32nd Conference on Broadcast Meteorology/31st Conference on Radar Meteorology/Fifth Conference on Coastal Atmospheric and Oceanic Prediction and Processes

Wednesday, 6 August 2003: 5:00 PM
Enhanced Dual-Wavelength Technique for Remote Detection of Cloud Liquid Water Content
John K. Williams, NCAR, Boulder, CO; and J. Vivekanandan and G. Zhang
Poster PDF (281.7 kB)
Reliable remote detection of cloud liquid water content (LWC) and droplet sizes is important both for understanding cloud microphysics and meteorological processes and for providing improved diagnostics of icing potential for the aviation community. One particularly promising technique makes use of the ratio of reflectivities measured by co-located millimeter radars operating at different wavelengths, such as Ka and W-band or X and Ka-band radar pairs. This dual-wavelength ratio (DWR) is used to obtain signal attenuation and thereby infer the liquid water density along the radar beams. Unfortunately, useful implementation of the DWR technique has been hindered by its sensitivity to reflectivity measurement error, Mie scattering, and artifacts due to mismatched radar beam sizes and radar locations. The retrieval of reasonable LWC values has usually required significant averaging, which seriously degrades the resolution of the retrievals.

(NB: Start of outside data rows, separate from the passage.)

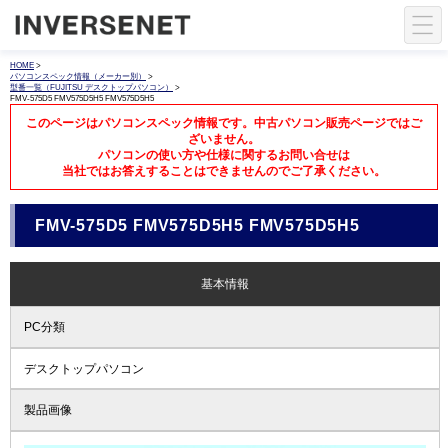
HOME
>
パソコンスペック情報（メーカー別）
>
型番一覧（FUJITSU デスクトップパソコン）
>
FMV-575D5 FMV575D5H5 FMV575D5H5
このページはパソコンスペック情報です。中古パソコン販売ページではご
ざいません。
パソコンの使い方や仕様に関するお問い合せは
当社ではお答えすることはできませんのでご了承ください。
FMV-575D5 FMV575D5H5 FMV575D5H5
基本情報
PC分類
デスクトップパソコン
製品画像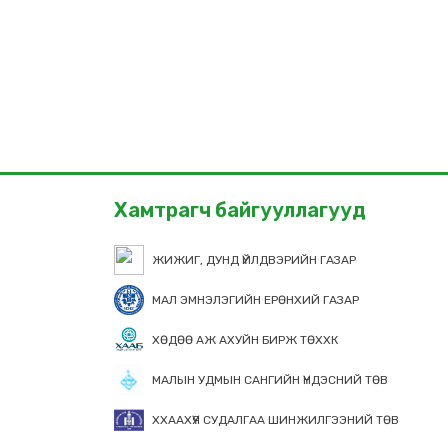
Хамтрагч байгууллагууд
ЖИЖИГ, ДУНД ҮЙЛДВЭРИЙН ГАЗАР
МАЛ ЭМНЭЛЭГИЙН ЕРӨНХИЙ ГАЗАР
ХӨДӨӨ АЖ АХУЙН БИРЖ ТӨХХК
МАЛЫН УДМЫН САНГИЙН ҮНДЭСНИЙ ТӨВ
ХХААХҮЯ СУДАЛГАА ШИНЖИЛГЭЭНИЙ ТӨВ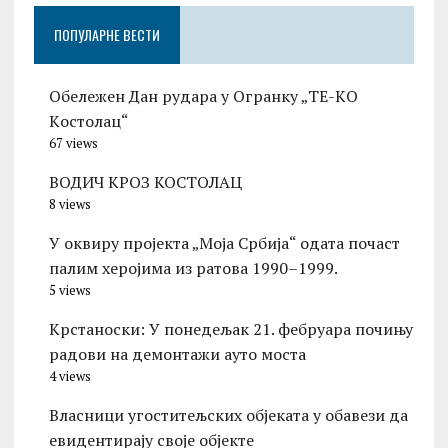
ПОПУЛАРНЕ ВЕСТИ
Обележен Дан рудара у Огранку „ТЕ-KО
Kостолац“
67 views
ВОДИЧ КРОЗ КОСТОЛАЦ
8 views
У оквиру пројекта „Моја Србија“ одата почаст
палим херојима из ратова 1990–1999.
5 views
Kрстаноски: У понедељак 21. фебруара почињу
радови на демонтажи ауто моста
4 views
Власници угоститељских објеката у обавези да
евидентирају своје објекте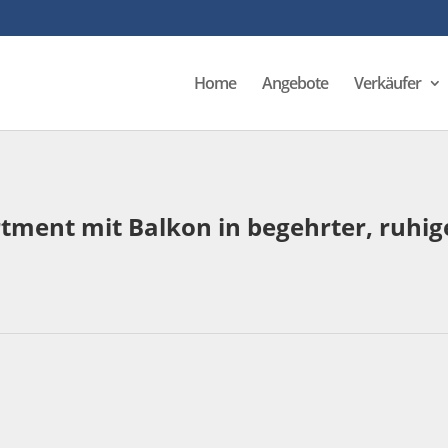
Home
Angebote
Verkäufer
ment mit Balkon in begehrter, ruhig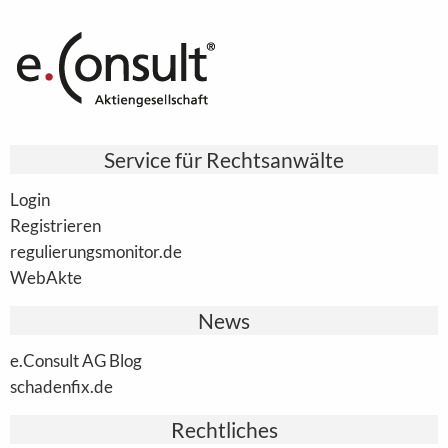
Service für Rechtsanwälte
Login
Registrieren
regulierungsmonitor.de
WebAkte
News
e.Consult AG Blog
schadenfix.de
Rechtliches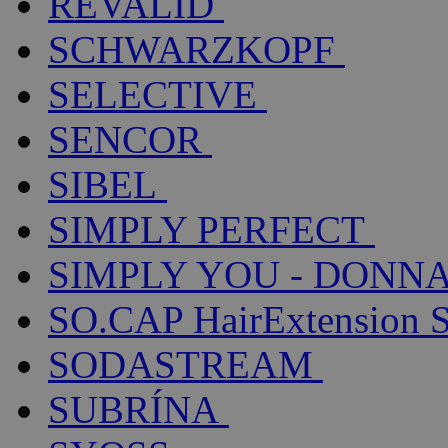
REVALID
SCHWARZKOPF
SELECTIVE
SENCOR
SIBEL
SIMPLY PERFECT
SIMPLY YOU - DONNA
SO.CAP HairExtension 
SODASTREAM
SUBRÍNA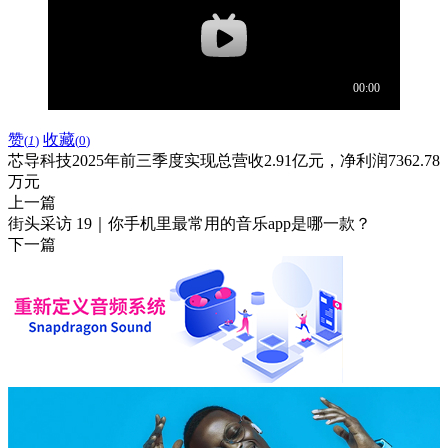
赞
收藏
(
1
)
(
0
)
芯导科技2025年前三季度实现总营收2.91亿元，净利润7362.78
万元
上一篇
街头采访 19｜你手机里最常用的音乐app是哪一款？
下一篇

The present paper elucidates the mechanisms responsible for contaminating the DWR retrievals, describes appropriate censoring and smoothing techniques for mitigating this contamination, and presents methods for boosting the resolution of the smoothed values to nearly the resolution of the raw reflectivity measurements. A fuzzy-logic approach is used to assign and propagate confidence weights throughout the processing. Results from simulations are used to illustrate the artifacts generated by beam mismatches, and data from the Mount Washington Icing Sensor Project (MWISP) and the Alliance Icing Research Study (AIRS) field programs are used to demonstrate and validate the performance of the enhanced DWR retrieval technique.

This research has been performed at the National Center for Atmospheric Research under the auspices of the Federal Aviation Administration's Aviation Weather Research Program.